Chronic intracochlear electrical stimulation in neonatally deafened cats: effects of intensity and stimulating electrode location

Abstract

An earlier study conducted in this laboratory suggested that chronic intracochelear electrical stimulation at moderate current levels can at least partially delay or prevent the retrograde degeneration of primary auditory (spiral ganglion) neurons that otherwise is progressive after neonatal deafness induced by ototoxic drug administration.
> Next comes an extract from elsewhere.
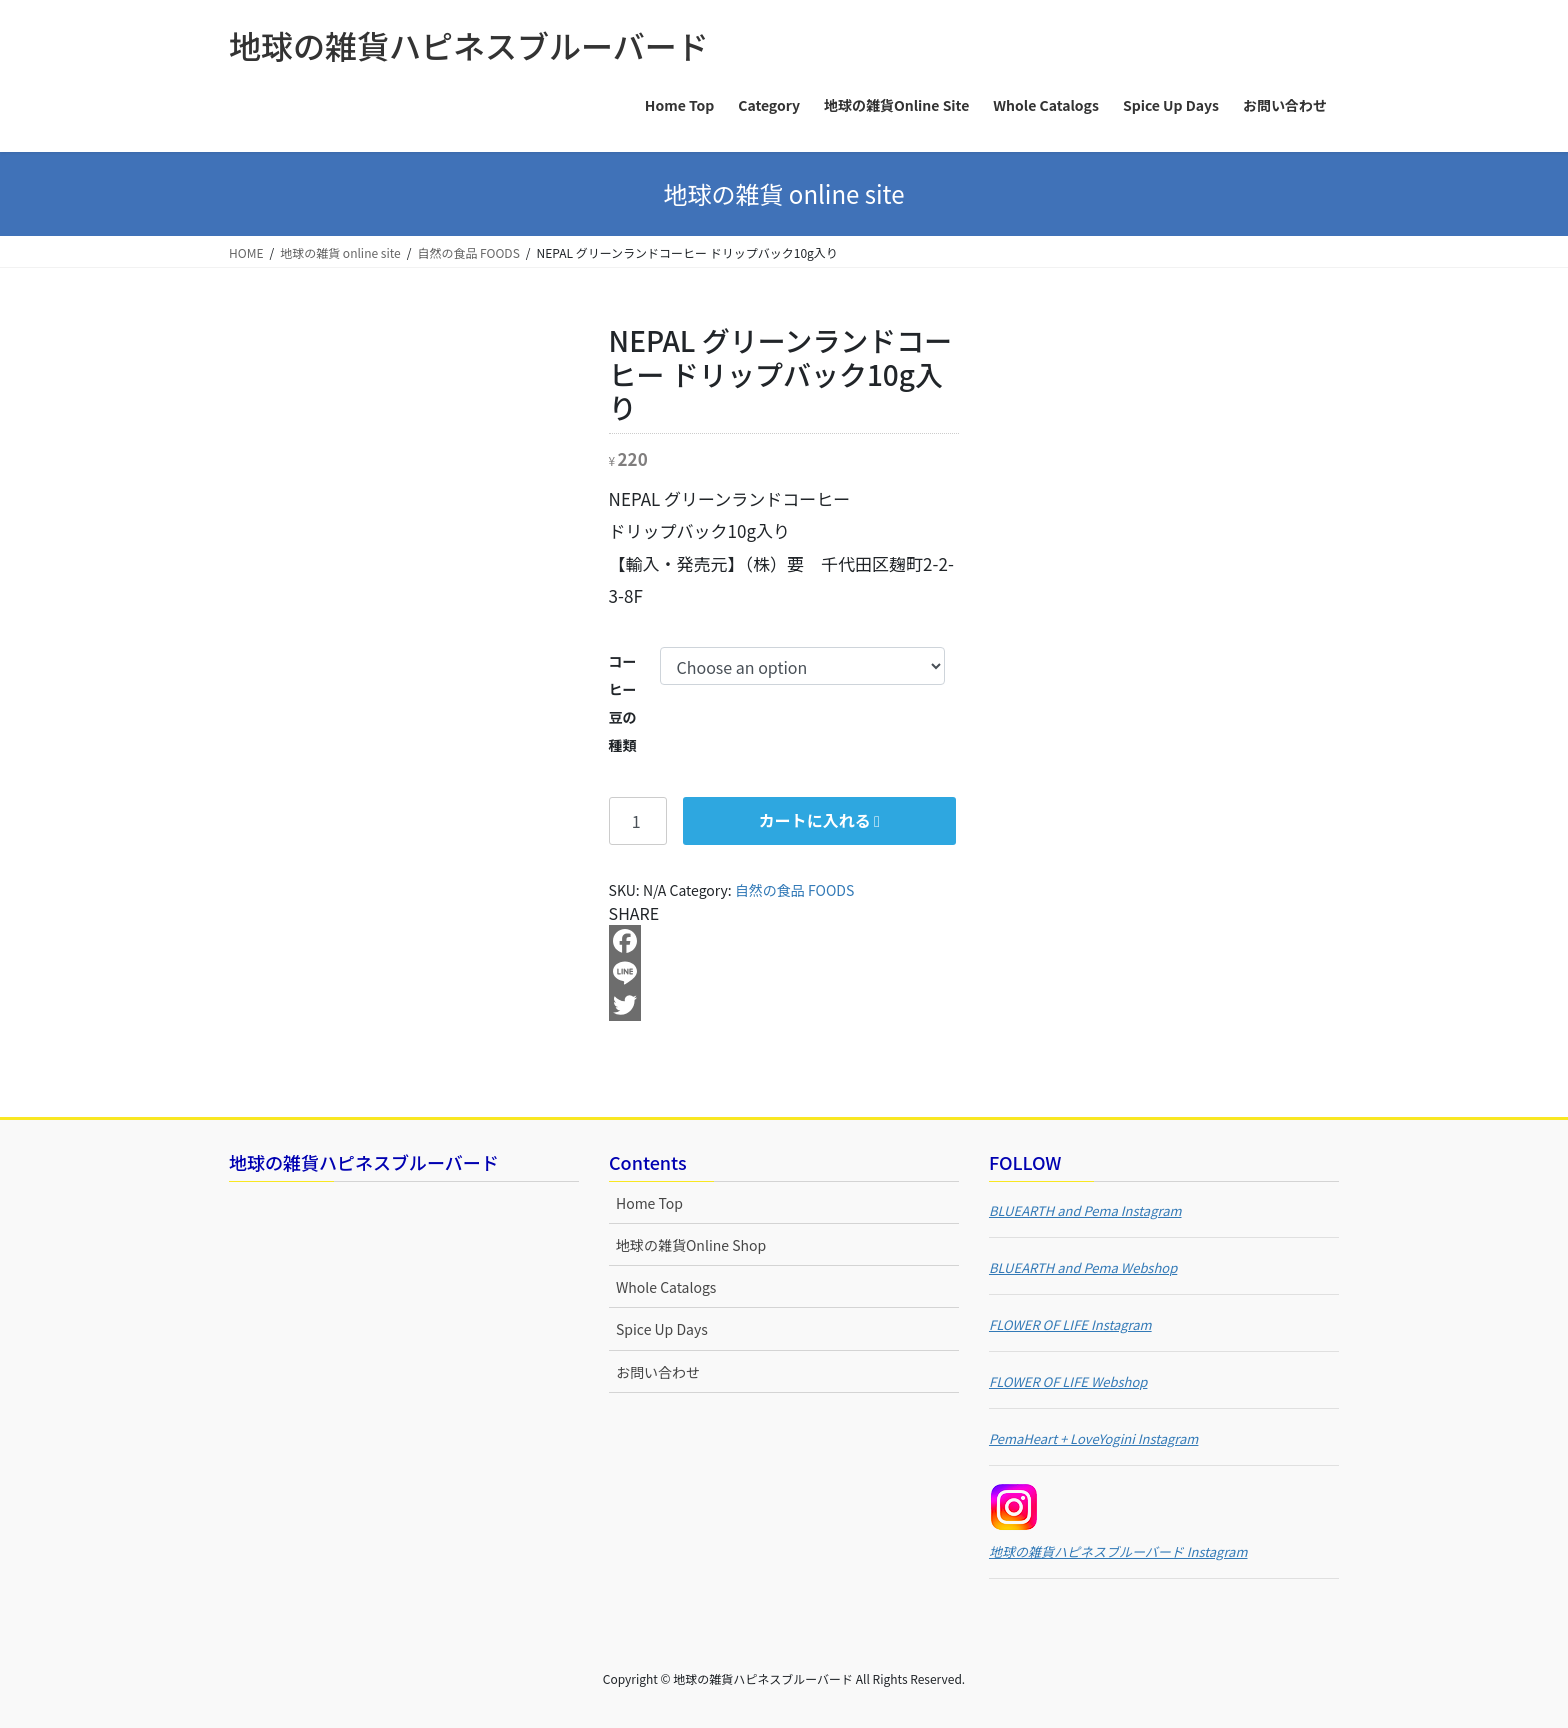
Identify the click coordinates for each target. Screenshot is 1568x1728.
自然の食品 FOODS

Increased survival of spiral ganglion neurons was observed within the basal cochlear region near the stimulating biopolar electrode pairs, while in more apical regions there was no significant difference between the stimulated and control cochleas. The mechanisms underlying this maintenance of spiral ganglion neurons induced by chronic electrical stimulation are uncertain, especially since increased neuronal survival was observed over broader sectors of the ganglion than would be expected to be directly activated by the bipolar electrodes and moderate stimulation intensity (6 dB above electrically evoked auditory brainstem response threshold) used. In this report, data are presented from a second series of neonatally deafened and chronically stimulated cats. The parameters for chronic electrical stimulation were manipulated in two simple ways. First, the intensity of the electrical stimulus was reduced from the earlier study, while the duration of chronic stimualtion periods was increased; and secondly, two different intracochlear positions of stimulating electrodes were employed in different experimental groups. Results indicate that elecrical stimulation of the cochlea at an extremely low intensity (2 dB above electrically evoked auditory brainstem response threshold) is sufficient to at least partially prevent or delay ganglion cell degeneration in the deafened cochlea. In addition, data suggest a differential distribution of the maintained or conserved ganglion cells, such that when the stimulating electrode pair was positioned near the base of the cochlea increased ganglion survival in a more basal cochlear sector, while stimulation at a more apical site resulted in increased neuronal survival extending to more apical regions.